**TASK DIRECTIONS**
Write out each entry word for word.

**GIVEN DATA**
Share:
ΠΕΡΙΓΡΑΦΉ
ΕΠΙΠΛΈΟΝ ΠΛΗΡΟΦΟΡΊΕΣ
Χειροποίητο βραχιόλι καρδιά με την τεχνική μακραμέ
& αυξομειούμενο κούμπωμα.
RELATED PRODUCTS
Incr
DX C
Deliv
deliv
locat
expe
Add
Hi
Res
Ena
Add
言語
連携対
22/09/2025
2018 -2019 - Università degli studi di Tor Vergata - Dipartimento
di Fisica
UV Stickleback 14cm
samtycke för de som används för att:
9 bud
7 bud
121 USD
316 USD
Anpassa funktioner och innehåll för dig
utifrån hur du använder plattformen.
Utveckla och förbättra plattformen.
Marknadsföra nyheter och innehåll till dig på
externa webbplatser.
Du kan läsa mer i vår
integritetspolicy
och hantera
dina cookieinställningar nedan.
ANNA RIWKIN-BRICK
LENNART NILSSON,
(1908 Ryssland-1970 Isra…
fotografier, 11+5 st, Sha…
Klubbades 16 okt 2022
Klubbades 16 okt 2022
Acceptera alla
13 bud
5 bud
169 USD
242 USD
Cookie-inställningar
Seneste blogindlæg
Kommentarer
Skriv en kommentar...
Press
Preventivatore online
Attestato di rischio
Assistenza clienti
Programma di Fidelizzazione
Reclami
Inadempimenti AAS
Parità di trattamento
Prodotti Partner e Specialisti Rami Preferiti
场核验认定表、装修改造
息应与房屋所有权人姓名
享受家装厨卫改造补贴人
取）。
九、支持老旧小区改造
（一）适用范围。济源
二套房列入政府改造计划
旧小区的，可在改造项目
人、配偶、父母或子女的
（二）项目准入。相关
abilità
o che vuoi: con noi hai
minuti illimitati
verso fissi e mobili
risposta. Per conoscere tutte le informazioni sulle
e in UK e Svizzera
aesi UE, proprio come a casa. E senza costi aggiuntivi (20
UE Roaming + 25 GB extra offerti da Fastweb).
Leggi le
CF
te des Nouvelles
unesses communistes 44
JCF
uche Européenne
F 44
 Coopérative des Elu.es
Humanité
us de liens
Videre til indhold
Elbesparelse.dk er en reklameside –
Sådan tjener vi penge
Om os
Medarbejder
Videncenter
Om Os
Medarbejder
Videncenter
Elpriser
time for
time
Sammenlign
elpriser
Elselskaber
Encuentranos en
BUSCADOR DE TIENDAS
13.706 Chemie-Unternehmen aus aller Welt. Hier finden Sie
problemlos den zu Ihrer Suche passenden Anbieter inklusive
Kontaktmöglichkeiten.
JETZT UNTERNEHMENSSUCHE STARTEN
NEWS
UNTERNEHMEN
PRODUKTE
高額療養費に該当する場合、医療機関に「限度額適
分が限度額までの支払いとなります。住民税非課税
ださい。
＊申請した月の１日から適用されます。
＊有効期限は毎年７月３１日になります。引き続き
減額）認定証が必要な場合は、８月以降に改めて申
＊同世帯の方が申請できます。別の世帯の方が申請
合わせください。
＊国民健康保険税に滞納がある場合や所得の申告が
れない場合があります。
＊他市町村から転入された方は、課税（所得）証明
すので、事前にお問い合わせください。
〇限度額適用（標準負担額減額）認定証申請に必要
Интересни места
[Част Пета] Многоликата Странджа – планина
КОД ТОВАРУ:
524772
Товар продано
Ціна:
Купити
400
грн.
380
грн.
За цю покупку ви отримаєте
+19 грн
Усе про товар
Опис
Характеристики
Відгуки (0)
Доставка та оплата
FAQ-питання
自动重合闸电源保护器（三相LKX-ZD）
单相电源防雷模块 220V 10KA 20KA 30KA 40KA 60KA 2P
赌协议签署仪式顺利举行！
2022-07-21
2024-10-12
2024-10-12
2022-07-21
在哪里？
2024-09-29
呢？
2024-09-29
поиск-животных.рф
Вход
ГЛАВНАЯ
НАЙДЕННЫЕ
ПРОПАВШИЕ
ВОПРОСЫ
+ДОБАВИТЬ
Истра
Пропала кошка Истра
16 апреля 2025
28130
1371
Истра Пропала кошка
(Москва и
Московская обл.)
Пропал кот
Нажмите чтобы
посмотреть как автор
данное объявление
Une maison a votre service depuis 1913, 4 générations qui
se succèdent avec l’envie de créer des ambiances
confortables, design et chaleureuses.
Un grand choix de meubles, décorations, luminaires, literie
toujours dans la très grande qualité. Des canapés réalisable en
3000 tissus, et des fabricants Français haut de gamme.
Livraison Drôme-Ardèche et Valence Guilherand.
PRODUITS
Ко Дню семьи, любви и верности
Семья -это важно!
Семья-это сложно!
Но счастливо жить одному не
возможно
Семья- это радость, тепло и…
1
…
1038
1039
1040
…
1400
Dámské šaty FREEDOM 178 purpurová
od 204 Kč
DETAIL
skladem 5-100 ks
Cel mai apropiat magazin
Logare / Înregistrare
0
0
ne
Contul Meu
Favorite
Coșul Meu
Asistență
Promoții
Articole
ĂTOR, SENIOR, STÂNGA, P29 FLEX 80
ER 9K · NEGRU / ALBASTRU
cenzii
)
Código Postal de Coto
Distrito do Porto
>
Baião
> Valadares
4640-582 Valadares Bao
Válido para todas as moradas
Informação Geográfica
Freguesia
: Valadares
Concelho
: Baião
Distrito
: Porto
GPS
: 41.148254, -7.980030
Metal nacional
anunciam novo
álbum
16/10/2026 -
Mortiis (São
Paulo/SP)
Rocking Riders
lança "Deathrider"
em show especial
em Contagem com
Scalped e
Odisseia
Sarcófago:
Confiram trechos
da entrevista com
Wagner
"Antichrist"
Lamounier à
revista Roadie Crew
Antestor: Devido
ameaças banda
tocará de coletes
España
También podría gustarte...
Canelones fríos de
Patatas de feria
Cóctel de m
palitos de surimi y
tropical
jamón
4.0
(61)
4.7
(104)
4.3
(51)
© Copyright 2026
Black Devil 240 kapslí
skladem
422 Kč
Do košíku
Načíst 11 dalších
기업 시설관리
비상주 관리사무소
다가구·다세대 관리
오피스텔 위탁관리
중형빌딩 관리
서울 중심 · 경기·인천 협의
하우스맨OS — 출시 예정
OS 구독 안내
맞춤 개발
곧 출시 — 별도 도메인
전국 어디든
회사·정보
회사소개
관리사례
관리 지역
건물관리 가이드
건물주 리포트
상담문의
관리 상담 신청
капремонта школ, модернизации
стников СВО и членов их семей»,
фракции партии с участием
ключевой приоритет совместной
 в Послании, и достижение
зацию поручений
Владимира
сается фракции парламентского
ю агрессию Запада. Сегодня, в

**THE ANSWER**
Share:
ΠΕΡΙΓΡΑΦΉ
ΕΠΙΠΛΈΟΝ ΠΛΗΡΟΦΟΡΊΕΣ
Χειροποίητο βραχιόλι καρδιά με την τεχνική μακραμέ
& αυξομειούμενο κούμπωμα.
RELATED PRODUCTS
Incr
DX C
Deliv
deliv
locat
expe
Add
Hi
Res
Ena
Add
言語
連携対
22/09/2025
2018 -2019 - Università degli studi di Tor Vergata - Dipartimento
di Fisica
UV Stickleback 14cm
samtycke för de som används för att:
9 bud
7 bud
121 USD
316 USD
Anpassa funktioner och innehåll för dig
utifrån hur du använder plattformen.
Utveckla och förbättra plattformen.
Marknadsföra nyheter och innehåll till dig på
externa webbplatser.
Du kan läsa mer i vår
integritetspolicy
och hantera
dina cookieinställningar nedan.
ANNA RIWKIN-BRICK
LENNART NILSSON,
(1908 Ryssland-1970 Isra…
fotografier, 11+5 st, Sha…
Klubbades 16 okt 2022
Klubbades 16 okt 2022
Acceptera alla
13 bud
5 bud
169 USD
242 USD
Cookie-inställningar
Seneste blogindlæg
Kommentarer
Skriv en kommentar...
Press
Preventivatore online
Attestato di rischio
Assistenza clienti
Programma di Fidelizzazione
Reclami
Inadempimenti AAS
Parità di trattamento
Prodotti Partner e Specialisti Rami Preferiti
场核验认定表、装修改造
息应与房屋所有权人姓名
享受家装厨卫改造补贴人
取）。
九、支持老旧小区改造
（一）适用范围。济源
二套房列入政府改造计划
旧小区的，可在改造项目
人、配偶、父母或子女的
（二）项目准入。相关
abilità
o che vuoi: con noi hai
minuti illimitati
verso fissi e mobili
risposta. Per conoscere tutte le informazioni sulle
e in UK e Svizzera
aesi UE, proprio come a casa. E senza costi aggiuntivi (20
UE Roaming + 25 GB extra offerti da Fastweb).
Leggi le
CF
te des Nouvelles
unesses communistes 44
JCF
uche Européenne
F 44
 Coopérative des Elu.es
Humanité
us de liens
Videre til indhold
Elbesparelse.dk er en reklameside –
Sådan tjener vi penge
Om os
Medarbejder
Videncenter
Om Os
Medarbejder
Videncenter
Elpriser
time for
time
Sammenlign
elpriser
Elselskaber
Encuentranos en
BUSCADOR DE TIENDAS
13.706 Chemie-Unternehmen aus aller Welt. Hier finden Sie
problemlos den zu Ihrer Suche passenden Anbieter inklusive
Kontaktmöglichkeiten.
JETZT UNTERNEHMENSSUCHE STARTEN
NEWS
UNTERNEHMEN
PRODUKTE
高額療養費に該当する場合、医療機関に「限度額適
分が限度額までの支払いとなります。住民税非課税
ださい。
＊申請した月の１日から適用されます。
＊有効期限は毎年７月３１日になります。引き続き
減額）認定証が必要な場合は、８月以降に改めて申
＊同世帯の方が申請できます。別の世帯の方が申請
合わせください。
＊国民健康保険税に滞納がある場合や所得の申告が
れない場合があります。
＊他市町村から転入された方は、課税（所得）証明
すので、事前にお問い合わせください。
〇限度額適用（標準負担額減額）認定証申請に必要
Интересни места
[Част Пета] Многоликата Странджа – планина
КОД ТОВАРУ:
524772
Товар продано
Ціна:
Купити
400
грн.
380
грн.
За цю покупку ви отримаєте
+19 грн
Усе про товар
Опис
Характеристики
Відгуки (0)
Доставка та оплата
FAQ-питання
自动重合闸电源保护器（三相LKX-ZD）
单相电源防雷模块 220V 10KA 20KA 30KA 40KA 60KA 2P
赌协议签署仪式顺利举行！
2022-07-21
2024-10-12
2024-10-12
2022-07-21
在哪里？
2024-09-29
呢？
2024-09-29
поиск-животных.рф
Вход
ГЛАВНАЯ
НАЙДЕННЫЕ
ПРОПАВШИЕ
ВОПРОСЫ
+ДОБАВИТЬ
Истра
Пропала кошка Истра
16 апреля 2025
28130
1371
Истра Пропала кошка
(Москва и
Московская обл.)
Пропал кот
Нажмите чтобы
посмотреть как автор
данное объявление
Une maison a votre service depuis 1913, 4 générations qui
se succèdent avec l’envie de créer des ambiances
confortables, design et chaleureuses.
Un grand choix de meubles, décorations, luminaires, literie
toujours dans la très grande qualité. Des canapés réalisable en
3000 tissus, et des fabricants Français haut de gamme.
Livraison Drôme-Ardèche et Valence Guilherand.
PRODUITS
Ко Дню семьи, любви и верности
Семья -это важно!
Семья-это сложно!
Но счастливо жить одному не
возможно
Семья- это радость, тепло и…
1
…
1038
1039
1040
…
1400
Dámské šaty FREEDOM 178 purpurová
od 204 Kč
DETAIL
skladem 5-100 ks
Cel mai apropiat magazin
Logare / Înregistrare
0
0
ne
Contul Meu
Favorite
Coșul Meu
Asistență
Promoții
Articole
ĂTOR, SENIOR, STÂNGA, P29 FLEX 80
ER 9K · NEGRU / ALBASTRU
cenzii
)
Código Postal de Coto
Distrito do Porto
>
Baião
> Valadares
4640-582 Valadares Bao
Válido para todas as moradas
Informação Geográfica
Freguesia
: Valadares
Concelho
: Baião
Distrito
: Porto
GPS
: 41.148254, -7.980030
Metal nacional
anunciam novo
álbum
16/10/2026 -
Mortiis (São
Paulo/SP)
Rocking Riders
lança "Deathrider"
em show especial
em Contagem com
Scalped e
Odisseia
Sarcófago:
Confiram trechos
da entrevista com
Wagner
"Antichrist"
Lamounier à
revista Roadie Crew
Antestor: Devido
ameaças banda
tocará de coletes
España
También podría gustarte...
Canelones fríos de
Patatas de feria
Cóctel de m
palitos de surimi y
tropical
jamón
4.0
(61)
4.7
(104)
4.3
(51)
© Copyright 2026
Black Devil 240 kapslí
skladem
422 Kč
Do košíku
Načíst 11 dalších
기업 시설관리
비상주 관리사무소
다가구·다세대 관리
오피스텔 위탁관리
중형빌딩 관리
서울 중심 · 경기·인천 협의
하우스맨OS — 출시 예정
OS 구독 안내
맞춤 개발
곧 출시 — 별도 도메인
전국 어디든
회사·정보
회사소개
관리사례
관리 지역
건물관리 가이드
건물주 리포트
상담문의
관리 상담 신청
капремонта школ, модернизации
стников СВО и членов их семей»,
фракции партии с участием
ключевой приоритет совместной
 в Послании, и достижение
зацию поручений
Владимира
сается фракции парламентского
ю агрессию Запада. Сегодня, в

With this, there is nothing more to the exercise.